Deming offered fourteen key principles for management for transforming business effectiveness. In summary:

1. Create constancy of purpose for the improvement of product and service, with the aim to become competitive, stay in business, and provide jobs.
2. Adopt a new philosophy of cooperation (win-win) in which everybody wins and put it into practice by teaching it to employees, customers and suppliers.
3. Cease dependence on mass inspection to achieve quality. Instead, improve the process and build quality into the product in the first place.
4. End the practice of awarding business on the basis of price tag alone. Instead, minimize total cost in the long run. Move toward a single supplier for any one item, based on a long-term relationship of loyalty and trust.
5. Improve constantly, and forever, the system of production, service, planning, of any activity. This will improve quality and productivity and thus constantly decrease costs.
6. Institute training for skills.
7. Adopt and institute leadership for the management of people, recognizing their different abilities, capabilities, and aspiration. The aim of leadership should be to help people, machines, and gadgets do a better job. Leadership of management is in need of overhaul, as well as leadership of production workers.
8. Drive out fear and build trust so that everyone can work more effectively.
9. Break down barriers between departments. Abolish competition and build a win-win system of cooperation within the organization. People in research, design, sales, and production must work as a team to foresee problems of production and use that might be encountered with the product or service.
10. Eliminate slogans, exhortations, and targets asking for zero defects or new levels of productivity. Such exhortations only create adversarial relationships, as the bulk of the causes of low quality and low productivity belong to the system and thus lie beyond the power of the work force.
11. Eliminate numerical goals, numerical quotas and management by objectives. Substitute leadership.
12. Remove barriers that rob people of joy in their work. This will mean abolishing the annual rating or merit system that ranks people and creates competition and conflict.
13. Institute a vigorous program of education and self-improvement.
14. Put everybody in the company to work to accomplish the transformation. The transformation is everybody's job.

The Seven Deadly Diseases:

1. Lack of constancy of purpose.
2. Emphasis on short-term profits.
3. Evaluation by performance, merit rating, or annual review of performance.
4. Mobility of management.
5. Running a company on visible figures alone.
6. Excessive medical costs.
7. Excessive costs of warranty, fueled by lawyers who work for contingency fees.

A Lesser Category of Obstacles:

1. Neglect of long-range planning.
2. Relying on technology to solve problems.
3. Seeking examples to follow rather than developing solutions.
4. Excuses such as "Our problems are different".

I like the idea of not having "Evaluation by performance, merit rating, or annual review of performance."
I think it creates competition among coworkers. Everyone feels like their future wage is directly dependant on their perceived performance, so when things go poorly everyone is quick to point fingers and blame on everyone else instead of working toward a solution. When things go well, everyone who doesn't get the recognition they feel they deserve may become bitter towards their boss and those that received recognition.
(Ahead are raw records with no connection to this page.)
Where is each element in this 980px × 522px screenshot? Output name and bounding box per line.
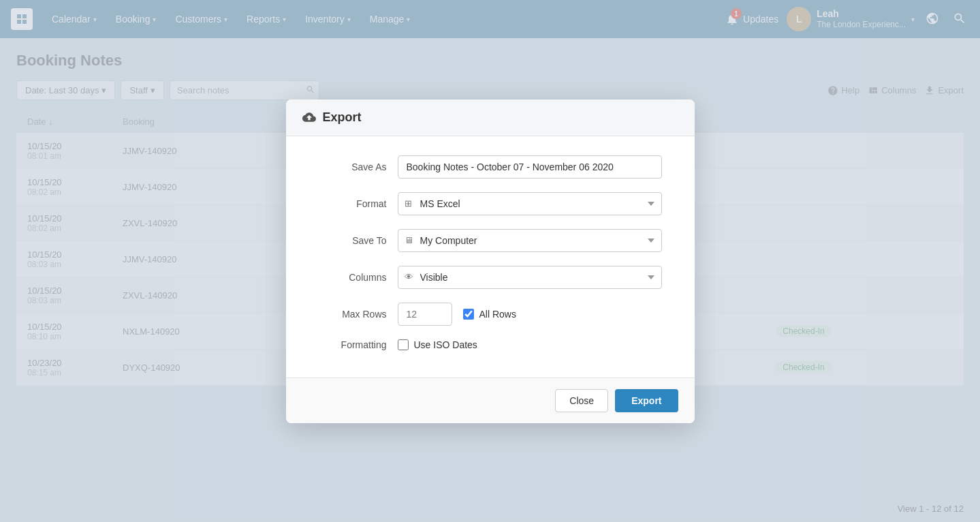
save-as-label: Save As	[319, 162, 387, 172]
cloud-upload-icon	[302, 110, 316, 124]
all-rows-label: All Rows	[479, 309, 516, 320]
modal-overlay: Export Save As Format ⊞ MS Excel CSV PDF	[0, 0, 980, 399]
format-label: Format	[319, 198, 387, 209]
columns-select[interactable]: Visible All	[398, 266, 662, 289]
save-as-row: Save As	[319, 155, 662, 179]
all-rows-checkbox[interactable]	[463, 309, 474, 320]
export-button[interactable]: Export	[615, 389, 678, 400]
modal-body: Save As Format ⊞ MS Excel CSV PDF Save T…	[286, 136, 695, 378]
max-rows-row: Max Rows All Rows	[319, 303, 662, 326]
modal-header: Export	[286, 99, 695, 136]
save-to-label: Save To	[319, 235, 387, 246]
max-rows-label: Max Rows	[319, 309, 387, 320]
columns-row: Columns 👁 Visible All	[319, 266, 662, 289]
save-to-row: Save To 🖥 My Computer Google Drive	[319, 229, 662, 252]
formatting-row: Formatting Use ISO Dates	[319, 339, 662, 350]
formatting-label: Formatting	[319, 339, 387, 350]
modal-footer: Close Export	[286, 378, 695, 400]
format-row: Format ⊞ MS Excel CSV PDF	[319, 192, 662, 215]
close-button[interactable]: Close	[555, 389, 608, 400]
columns-label: Columns	[319, 272, 387, 283]
save-to-select[interactable]: My Computer Google Drive	[398, 229, 662, 252]
format-select[interactable]: MS Excel CSV PDF	[398, 192, 662, 215]
use-iso-dates-label: Use ISO Dates	[414, 339, 477, 350]
modal-title: Export	[323, 110, 362, 125]
use-iso-dates-checkbox[interactable]	[398, 339, 409, 350]
max-rows-input[interactable]	[398, 303, 452, 326]
export-modal: Export Save As Format ⊞ MS Excel CSV PDF	[286, 99, 695, 400]
save-as-input[interactable]	[398, 155, 662, 179]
I work as a software developer and nearly all bugs we have had is a result of having a poor system for developing software. We need better project management (by the project managers), better hardware, and time for implementing systems for testing and Q&A. All of this "costs" too much.

So when things go wrong, it's the developers who get the blame. It's not the developers' fault. The developers were given a set amount of time and resources to accomplish a task and that's it. It's management's fault for not improving the system or listening to the developers suggestions. (And yes as I sit here typing I am blaming management instead of looking for a solution.)

Developers blame management; management blames developers. All place blame and aren't focused on a solution or improving the system. Everybody is a victim. People take sides and rivalries develop making the overall system less efficient.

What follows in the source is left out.